Investigates OT-specific alerts, correlates telemetry across IT/OT boundaries, and executes standardized incident response playbooks.

Develops and refines IR playbooks, leads complex incident investigations, and coordinates cross-functional response efforts during critical outages.

Designs enterprise OT SOC architectures, establishes threat hunting programs, and aligns incident response strategies with executive business continuity objectives.

Payment System & Fare Security

Assists in auditing fare terminal configurations and monitoring payment transaction logs for irregularities.

Implements security controls for fare validators and payment gateways, ensuring compliance with PCI-DSS and transit-specific standards.

Architects secure fare ecosystem integrations, leads fraud detection initiatives, and manages cryptographic key distribution for smart cards/tokens.

Defines strategic payment security roadmaps, evaluates emerging contactless and mobile payment technologies, and negotiates security requirements with third-party payment processors.

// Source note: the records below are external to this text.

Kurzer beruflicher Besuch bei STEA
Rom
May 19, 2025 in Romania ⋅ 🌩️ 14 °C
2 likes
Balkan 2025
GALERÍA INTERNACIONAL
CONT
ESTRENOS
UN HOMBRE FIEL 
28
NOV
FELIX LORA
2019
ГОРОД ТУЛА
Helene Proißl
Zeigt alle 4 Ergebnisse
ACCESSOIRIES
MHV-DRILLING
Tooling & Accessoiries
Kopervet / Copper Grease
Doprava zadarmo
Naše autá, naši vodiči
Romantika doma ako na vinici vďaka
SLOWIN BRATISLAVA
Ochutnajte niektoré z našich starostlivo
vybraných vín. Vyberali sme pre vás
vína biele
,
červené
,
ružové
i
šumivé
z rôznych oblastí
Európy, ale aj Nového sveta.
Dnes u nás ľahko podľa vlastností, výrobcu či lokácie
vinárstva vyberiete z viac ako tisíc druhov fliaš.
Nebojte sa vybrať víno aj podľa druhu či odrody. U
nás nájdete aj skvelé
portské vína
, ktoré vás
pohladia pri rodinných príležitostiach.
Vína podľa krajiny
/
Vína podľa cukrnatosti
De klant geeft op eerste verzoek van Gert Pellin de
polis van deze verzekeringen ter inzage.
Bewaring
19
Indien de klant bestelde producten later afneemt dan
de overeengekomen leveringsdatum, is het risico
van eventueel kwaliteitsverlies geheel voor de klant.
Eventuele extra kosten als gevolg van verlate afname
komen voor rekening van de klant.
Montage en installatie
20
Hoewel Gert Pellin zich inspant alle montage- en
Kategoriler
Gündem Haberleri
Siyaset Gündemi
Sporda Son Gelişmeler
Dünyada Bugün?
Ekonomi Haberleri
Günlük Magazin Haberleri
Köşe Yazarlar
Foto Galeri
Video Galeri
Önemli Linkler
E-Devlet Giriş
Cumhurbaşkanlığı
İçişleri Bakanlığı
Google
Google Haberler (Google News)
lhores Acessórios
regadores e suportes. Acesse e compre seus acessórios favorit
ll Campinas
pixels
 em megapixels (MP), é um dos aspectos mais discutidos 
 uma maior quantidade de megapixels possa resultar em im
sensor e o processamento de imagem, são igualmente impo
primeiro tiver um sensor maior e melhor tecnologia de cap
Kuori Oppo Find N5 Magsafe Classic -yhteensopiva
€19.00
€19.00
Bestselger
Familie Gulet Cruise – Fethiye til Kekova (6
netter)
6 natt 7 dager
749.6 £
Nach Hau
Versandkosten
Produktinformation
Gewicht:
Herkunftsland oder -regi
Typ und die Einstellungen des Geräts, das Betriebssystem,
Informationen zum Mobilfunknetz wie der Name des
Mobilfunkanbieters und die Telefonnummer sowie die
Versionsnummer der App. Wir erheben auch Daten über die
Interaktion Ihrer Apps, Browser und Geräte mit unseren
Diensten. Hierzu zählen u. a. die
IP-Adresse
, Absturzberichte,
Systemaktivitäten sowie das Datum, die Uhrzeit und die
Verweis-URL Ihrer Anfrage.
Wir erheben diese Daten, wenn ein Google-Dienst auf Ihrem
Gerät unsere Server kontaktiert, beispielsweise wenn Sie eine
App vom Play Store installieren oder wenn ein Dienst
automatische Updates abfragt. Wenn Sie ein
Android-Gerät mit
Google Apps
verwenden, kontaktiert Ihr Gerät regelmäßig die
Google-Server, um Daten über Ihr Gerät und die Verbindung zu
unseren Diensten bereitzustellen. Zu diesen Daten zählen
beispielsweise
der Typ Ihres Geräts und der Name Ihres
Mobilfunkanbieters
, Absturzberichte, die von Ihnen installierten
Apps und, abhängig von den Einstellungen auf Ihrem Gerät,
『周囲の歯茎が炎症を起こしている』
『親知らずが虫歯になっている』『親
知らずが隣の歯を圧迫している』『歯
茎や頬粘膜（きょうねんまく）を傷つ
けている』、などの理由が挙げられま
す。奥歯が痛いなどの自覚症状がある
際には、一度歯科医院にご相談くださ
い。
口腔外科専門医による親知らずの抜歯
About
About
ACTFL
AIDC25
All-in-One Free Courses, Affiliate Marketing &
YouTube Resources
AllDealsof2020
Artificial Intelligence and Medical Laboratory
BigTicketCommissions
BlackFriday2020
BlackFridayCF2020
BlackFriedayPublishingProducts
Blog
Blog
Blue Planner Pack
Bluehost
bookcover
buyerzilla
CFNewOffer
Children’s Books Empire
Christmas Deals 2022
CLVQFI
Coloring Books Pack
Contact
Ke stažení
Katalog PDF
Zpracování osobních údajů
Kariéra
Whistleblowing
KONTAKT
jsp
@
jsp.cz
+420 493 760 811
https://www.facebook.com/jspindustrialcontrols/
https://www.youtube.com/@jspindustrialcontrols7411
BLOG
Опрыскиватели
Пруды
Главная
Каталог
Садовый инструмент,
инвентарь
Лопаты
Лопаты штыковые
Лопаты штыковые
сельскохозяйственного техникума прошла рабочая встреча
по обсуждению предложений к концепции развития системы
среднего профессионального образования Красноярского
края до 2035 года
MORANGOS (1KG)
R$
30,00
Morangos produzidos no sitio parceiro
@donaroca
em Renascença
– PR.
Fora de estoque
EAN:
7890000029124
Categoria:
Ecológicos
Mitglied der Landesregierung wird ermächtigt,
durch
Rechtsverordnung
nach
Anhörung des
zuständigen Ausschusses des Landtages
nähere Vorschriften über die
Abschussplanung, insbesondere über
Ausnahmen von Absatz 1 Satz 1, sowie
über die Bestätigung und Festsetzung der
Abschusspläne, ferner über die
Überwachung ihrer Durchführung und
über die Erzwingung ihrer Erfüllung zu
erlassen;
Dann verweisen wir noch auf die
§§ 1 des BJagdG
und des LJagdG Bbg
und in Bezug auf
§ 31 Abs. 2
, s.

Regulatory Compliance & Audit Management

Gathers compliance evidence, documents security configurations, and assists in preparing for internal and external audits.

Conducts routine compliance assessments against regulatory frameworks, tracks remediation tasks, and maintains audit documentation.

Leads comprehensive compliance programs, interprets evolving OT regulations, and designs audit automation workflows for continuous compliance.

Engages with regulatory bodies, shapes industry compliance standards for transit OT, and aligns enterprise risk posture with strategic regulatory requirements.

Threat Intelligence & Vulnerability Management

Reviews vulnerability scan reports, tracks known OT CVEs, and assists in prioritizing patch deployments.

Conducts regular vulnerability assessments, correlates threat feeds with asset inventories, and recommends mitigation strategies.

Develops threat intelligence programs tailored to transit OT, leads red team/blue team exercises, and establishes risk-based vulnerability prioritization models.

Defines enterprise threat hunting strategies, integrates predictive threat modeling into architecture design, and represents the organization in industry threat sharing initiatives.